Oral Antioxidant Supplementation for Diabetic Retinopathy

5-year Study Shows Usefulness of Treatment

Written by Kamiah A. Walker
Reviewed by EndocrineWeb Editorial Board

A study examining antioxidant supplementation as a treatment for diabetic retinopathy was published in the September/October 2011 issue of European Journal of Ophthamology.  It was a report on a clinical trial—the first of its kind (to the authors’ knowledge)—and the article is “A 5-year follow-up of antioxidant supplementation in type 2 diabetic retinopathy.”

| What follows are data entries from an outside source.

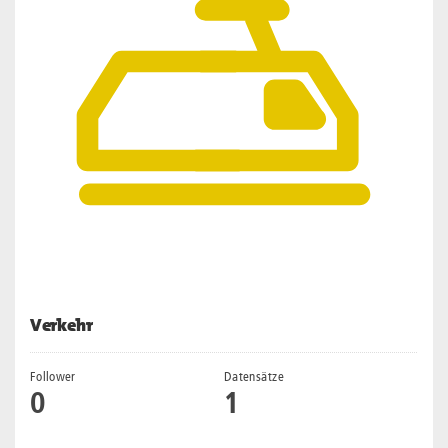
Verkehr
Follower
Datensätze
0
1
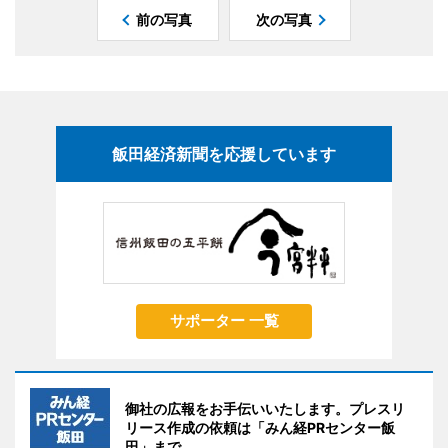
前の写真
次の写真
飯田経済新聞を応援しています
サポーター 一覧
御社の広報をお手伝いいたします。プレスリ
リース作成の依頼は「みん経PRセンター飯
田」まで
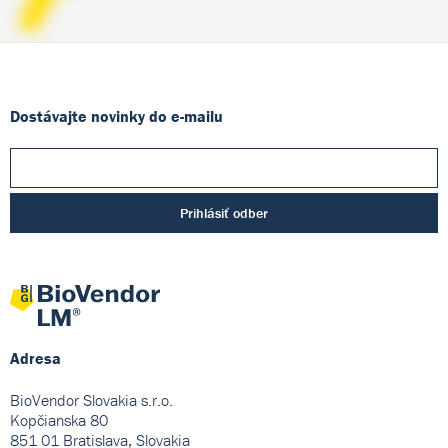
Dostávajte novinky do e-mailu
Prihlásiť odber
Adresa
BioVendor Slovakia s.r.o.
Kopčianska 80
851 01 Bratislava, Slovakia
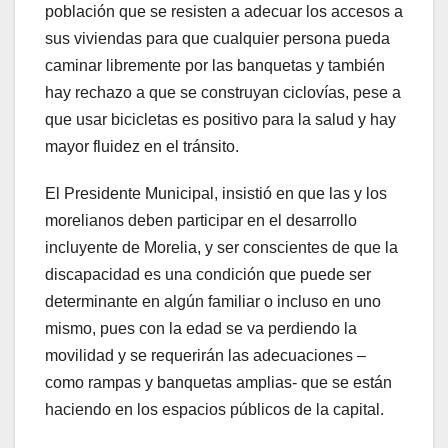
población que se resisten a adecuar los accesos a
sus viviendas para que cualquier persona pueda
caminar libremente por las banquetas y también
hay rechazo a que se construyan ciclovías, pese a
que usar bicicletas es positivo para la salud y hay
mayor fluidez en el tránsito.
El Presidente Municipal, insistió en que las y los
morelianos deben participar en el desarrollo
incluyente de Morelia, y ser conscientes de que la
discapacidad es una condición que puede ser
determinante en algún familiar o incluso en uno
mismo, pues con la edad se va perdiendo la
movilidad y se requerirán las adecuaciones –
como rampas y banquetas amplias- que se están
haciendo en los espacios públicos de la capital.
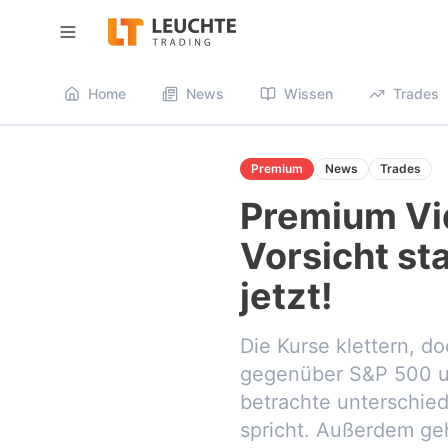
Menü öffnen
Home
News
Wissen
Trades
Premium
News
Trades
Premium Vi
Vorsicht st
jetzt!
Die Kurse klettern, d
gegenüber S&P 500 un
betrachte unterschied
spricht. Außerdem geh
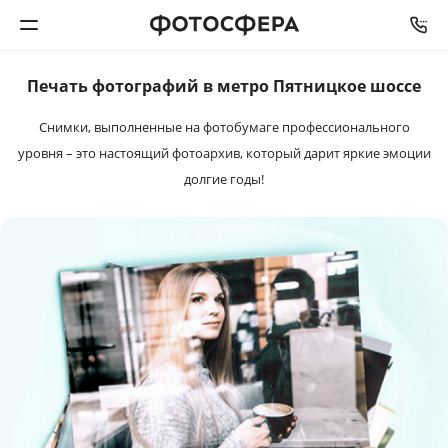
Печать фотографий в метро Пятницкое шоссе
Печать фото
Снимки, выполненные на фотобумаге профессионального
Фотокниги
уровня – это настоящий фотоархив, который дарит яркие эмоции
долгие годы!
Календари
Интерьерная печать
Фотоподарки
Багетная мастерская
Полиграфия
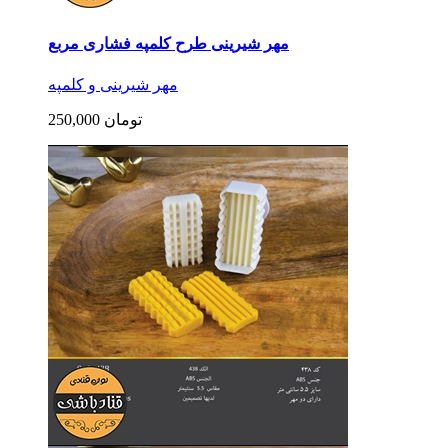
مهر شیرینی طرح کلمپه فشاری مربع
مهر شیرینی و کلمپه
250,000 تومان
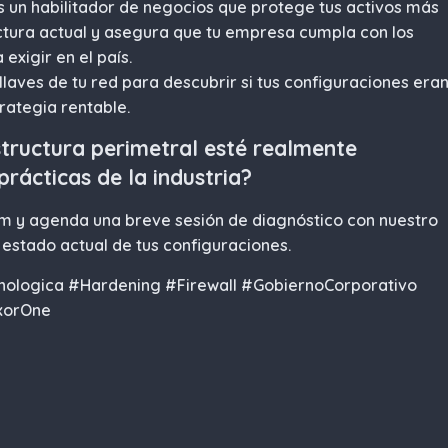
es un habilitador de negocios que protege tus activos más
uctura actual y asegura que tu empresa cumpla con los
exigir en el país.
laves de tu red para descubrir si tus configuraciones era
trategia rentable.
structura perimetral esté realmente
rácticas de la industria?
om
y agenda una breve sesión de diagnóstico con nuestro
 estado actual de tus configuraciones.
nologica #Hardening #Firewall #GobiernoCorporativo
nxorOne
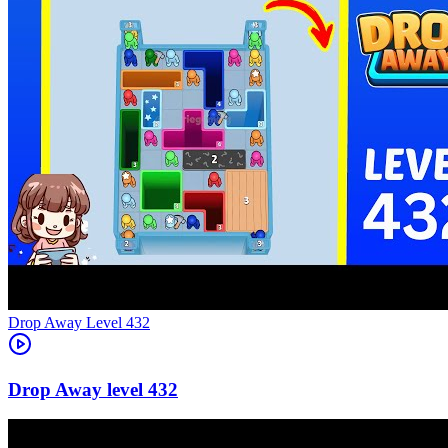
Level
432
432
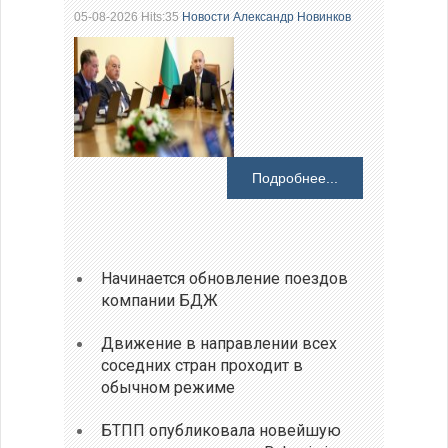
05-08-2026 Hits:35
Новости
Александр Новинков
Подробнее...
Начинается обновление поездов
компании БДЖ
Движение в направлении всех
соседних стран проходит в
обычном режиме
БТПП опубликовала новейшую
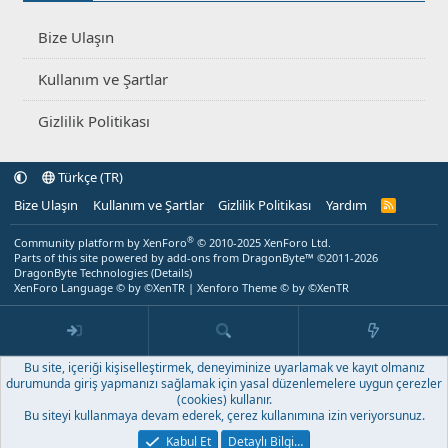
Bize Ulaşın
Kullanım ve Şartlar
Gizlilik Politikası
Türkçe (TR)
Bize Ulaşın
Kullanım ve Şartlar
Gizlilik Politikası
Yardım
R
S
S
®
Community platform by XenForo
© 2010-2025 XenForo Ltd.
Parts of this site powered by
add-ons from DragonByte™
©2011-2026
DragonByte Technologies
(
Details
)
XenForo Language © by ©XenTR
|
Xenforo Theme
© by ©XenTR
Bu site, içeriği kişiselleştirmek, deneyiminize uyarlamak ve kayıt olmanız
durumunda giriş yapmanızı sağlamak için yasal düzenlemelere uygun çerezler
(cookies) kullanır.
Bu siteyi kullanmaya devam ederek, çerez kullanımına izin veriyorsunuz.
Kabul Et
Detaylı Bilgi…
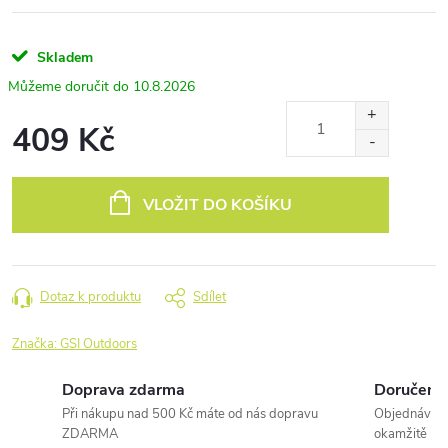
Skladem
10.8.2026
409 Kč
Měrná
cena:
VLOŽIT DO KOŠÍKU
Dotaz k produktu
Sdílet
Značka:
GSI Outdoors
Doprava zdarma
Doručení 
Při nákupu nad 500 Kč máte od nás dopravu
Objednávky 
ZDARMA
okamžitě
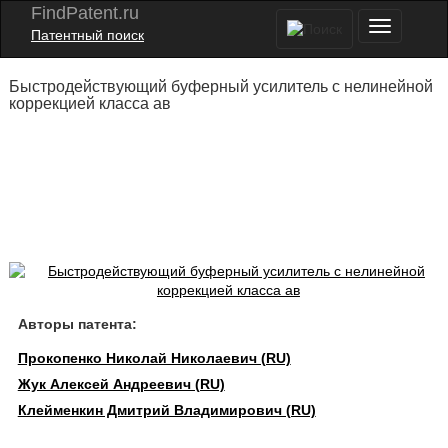
FindPatent.ru
Патентный поиск
Быстродействующий буферный усилитель с нелинейной
коррекцией класса ав
Авторы патента:
Прокопенко Николай Николаевич (RU)
Жук Алексей Андреевич (RU)
Клейменкин Дмитрий Владимирович (RU)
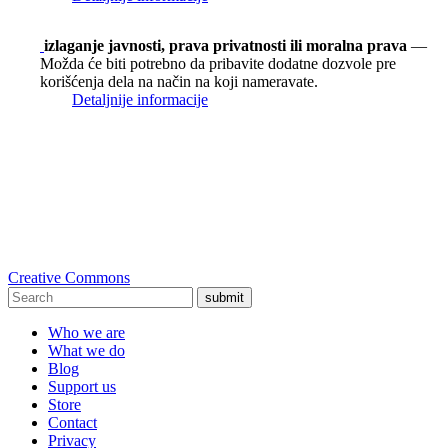
izlaganje javnosti, prava privatnosti ili moralna prava
—
Možda će biti potrebno da pribavite dodatne dozvole pre
korišćenja dela na način na koji nameravate.
Detaljnije informacije
Creative Commons
submit
Who we are
What we do
Blog
Support us
Store
Contact
Privacy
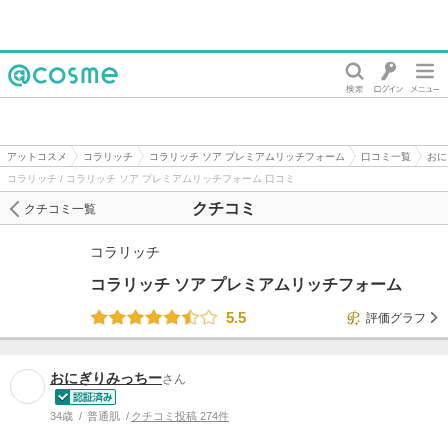
@cosme
アットコスメ
コラリッチ
コラリッチ ソア プレミアムリッチフォーム
口コミ一覧
おに
コラリッチ / コラリッチ ソア プレミアムリッチフォーム 口コミ
クチコミ
クチコミ一覧
コラリッチ
コラリッチ ソア プレミアムリッチフォーム
5.5
評価グラフ
おにぎりみっちー
さん
34歳
普通肌
クチコミ投稿 274件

The study focused on type 2 diabetes patients who had nonproliferative diabetic retinopathy (DR). There were 105 patients in the study.

Each patient had a complete ophthalmic examination.  Additionally, researchers obtained a plasma determination of oxidative (malonyldialdehyde [MDA]) and antioxidant parameters (total antioxidant status [TAS]) at baseline.

Then one part of the patient population was randomly assigned to take oral antioxidant supplementation (at nutritional doses).

There were 97 patients who completed the 5-year follow-up period, and the same examinations (complete ophthalmic, MDA, and TAS) were done on those patients.

The following were compared for the beginning of the study and the end of follow-up:

The study found that supplementation with an oral antioxidant did not change best-corrected visual acuity.  The retinopathy stage, though, did who a slowing of progression for those taking the supplement; for those were not taking the antioxidant supplement, retinopathy stage worsened.

Additionally, those taking the supplement maintained antioxidant plasma status levels.

The study concludes that oral antioxidant supplementation may be a useful adjunct long-term therapy for patients with type 2 diabetes who have nonproliferative diabetic retinopathy.